An identical result would be obtained by using sed:
% sed ‘s/\”//g’ example2.dat > example2.noq
The string in single quotes indicates that double quotes should be replaced by an empty string globally in the input file. Another interesting usage of tr would be to squeeze multiple blanks between fields down to a single space character. That can be achieved by doing:

% cat example1.dat | tr -s ‘ ‘ ‘ ‘ > example1.sqz
The output file would look like:
7782 CLARK MANAGER 7839 2572.50 0.20 10
7839 KING PRESIDENT 5850.00 10
7654 MARTIN SALESMAN 7698 1894.00 0.15 30

INSERTING CHARACTERS INTO THE DATA FILE
A typical situation in which you may need to insert characters into the datafile would be to convert a fixed position data file into a delimited one. The data file in Example 1 is a fixed position one. To convert it into a file delimited by commas, you would enter
% cat example1.dat | tr -s ‘ ‘ ‘,’ > example1.dlm
and obtain
7782,CLARK,MANAGER,7839,2572.50,0.20,10
7839,KING,PRESIDENT,5850.00,10
7654,MARTIN,SALESMAN,7698,1894.00,0.15,30

MERGING DIFFERENT FILES INTO A SINGLE DATA FILE
Merging can be done by using “paste”. This command allows you to specify a list of files to be merged and the character(s) to be used as delimiter(s). For instance, to merge the data files in Examples 1 and 2, you may enter:
% paste -d’ ‘ example1.dat example2.dat > example.mrg
where “-d’ ‘” specifies a blank character as the delimiter between records being merged and example.mrg is the merged output file:
7782 CLARK MANAGER 7839 2572.50 0.20 10 12,RESEARCH,”SARATOGA”
7839 KING PRESIDENT 5850.00 10 10,”ACCOUNTING”,CLEVELAND
7654 MARTIN SALESMAN 7698 1894.00 0.15 30 13,”FINANCE”,”BOSTON”

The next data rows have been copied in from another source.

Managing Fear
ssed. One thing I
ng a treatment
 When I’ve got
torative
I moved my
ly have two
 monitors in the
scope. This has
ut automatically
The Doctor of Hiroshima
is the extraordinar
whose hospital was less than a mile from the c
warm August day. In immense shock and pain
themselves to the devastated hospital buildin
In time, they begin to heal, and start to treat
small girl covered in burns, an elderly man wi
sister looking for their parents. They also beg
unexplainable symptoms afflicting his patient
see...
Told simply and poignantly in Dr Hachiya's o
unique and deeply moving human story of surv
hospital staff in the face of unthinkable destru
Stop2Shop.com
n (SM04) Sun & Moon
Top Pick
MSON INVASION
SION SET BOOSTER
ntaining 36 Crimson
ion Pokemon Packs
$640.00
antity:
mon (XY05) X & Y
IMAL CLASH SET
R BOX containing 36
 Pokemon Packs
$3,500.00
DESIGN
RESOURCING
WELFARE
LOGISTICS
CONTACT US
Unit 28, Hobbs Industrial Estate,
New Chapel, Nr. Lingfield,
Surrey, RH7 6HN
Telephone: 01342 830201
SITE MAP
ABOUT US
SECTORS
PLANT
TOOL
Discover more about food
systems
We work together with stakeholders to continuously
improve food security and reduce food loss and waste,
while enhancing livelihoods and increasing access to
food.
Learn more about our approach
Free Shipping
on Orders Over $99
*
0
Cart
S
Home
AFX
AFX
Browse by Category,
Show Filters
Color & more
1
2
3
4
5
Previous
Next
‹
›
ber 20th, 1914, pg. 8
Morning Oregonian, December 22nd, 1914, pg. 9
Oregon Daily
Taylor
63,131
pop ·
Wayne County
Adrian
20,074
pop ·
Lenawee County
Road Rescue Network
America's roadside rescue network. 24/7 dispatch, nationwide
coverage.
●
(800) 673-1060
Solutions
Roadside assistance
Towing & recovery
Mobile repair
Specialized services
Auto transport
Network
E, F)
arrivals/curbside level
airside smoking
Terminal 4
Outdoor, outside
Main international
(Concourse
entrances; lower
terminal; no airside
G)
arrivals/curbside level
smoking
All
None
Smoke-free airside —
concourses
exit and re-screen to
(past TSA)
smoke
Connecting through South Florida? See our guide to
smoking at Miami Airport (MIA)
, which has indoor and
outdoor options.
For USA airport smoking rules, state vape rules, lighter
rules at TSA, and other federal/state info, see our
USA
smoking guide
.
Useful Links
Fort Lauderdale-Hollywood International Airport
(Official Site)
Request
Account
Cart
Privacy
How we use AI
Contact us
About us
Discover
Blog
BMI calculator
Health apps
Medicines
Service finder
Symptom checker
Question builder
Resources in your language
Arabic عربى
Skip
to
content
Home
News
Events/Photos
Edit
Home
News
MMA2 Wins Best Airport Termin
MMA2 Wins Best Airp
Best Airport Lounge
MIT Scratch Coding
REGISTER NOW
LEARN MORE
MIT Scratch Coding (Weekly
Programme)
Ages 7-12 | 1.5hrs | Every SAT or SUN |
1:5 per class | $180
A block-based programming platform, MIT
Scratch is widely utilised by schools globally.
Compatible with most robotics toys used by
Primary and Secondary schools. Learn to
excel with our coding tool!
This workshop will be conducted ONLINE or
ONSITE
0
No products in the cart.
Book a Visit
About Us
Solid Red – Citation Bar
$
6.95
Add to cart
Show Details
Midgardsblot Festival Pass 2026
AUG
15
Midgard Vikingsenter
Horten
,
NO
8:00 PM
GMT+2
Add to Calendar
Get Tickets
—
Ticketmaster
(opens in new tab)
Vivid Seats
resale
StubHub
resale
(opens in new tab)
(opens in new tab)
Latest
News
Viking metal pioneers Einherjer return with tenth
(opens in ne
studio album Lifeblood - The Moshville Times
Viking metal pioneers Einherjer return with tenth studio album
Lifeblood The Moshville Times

ELIMINATING DUPLICATE RECORDS/FIELDS FROM THE DATA FILE
The Unix command for this is “uniq”. It eliminates or reports consecutive lines that are identical. Because only adjacent lines are compared, you may have to use the sort utility before using uniq.
In Example1, suppose you wanted to keep only the first entry with DEPTNO = 10. The Unix command would be:
% uniq +43 example1.dat > example1.unq
The “+43” indicates that the first 43 characters in each record should be ignored for the comparison. The output file example1.unq would contain:
7782 CLARK MANAGER 7839 2572.50 0.20 10
7654 MARTIN SALESMAN 7698 1894.00 0.15 30

COUNTING THE NUMBER OF LINES IN THE DATA FILE
Use “wc”. For example:
% wc -l example1.dat
3 example1.dat
which indicates that the file contains three lines.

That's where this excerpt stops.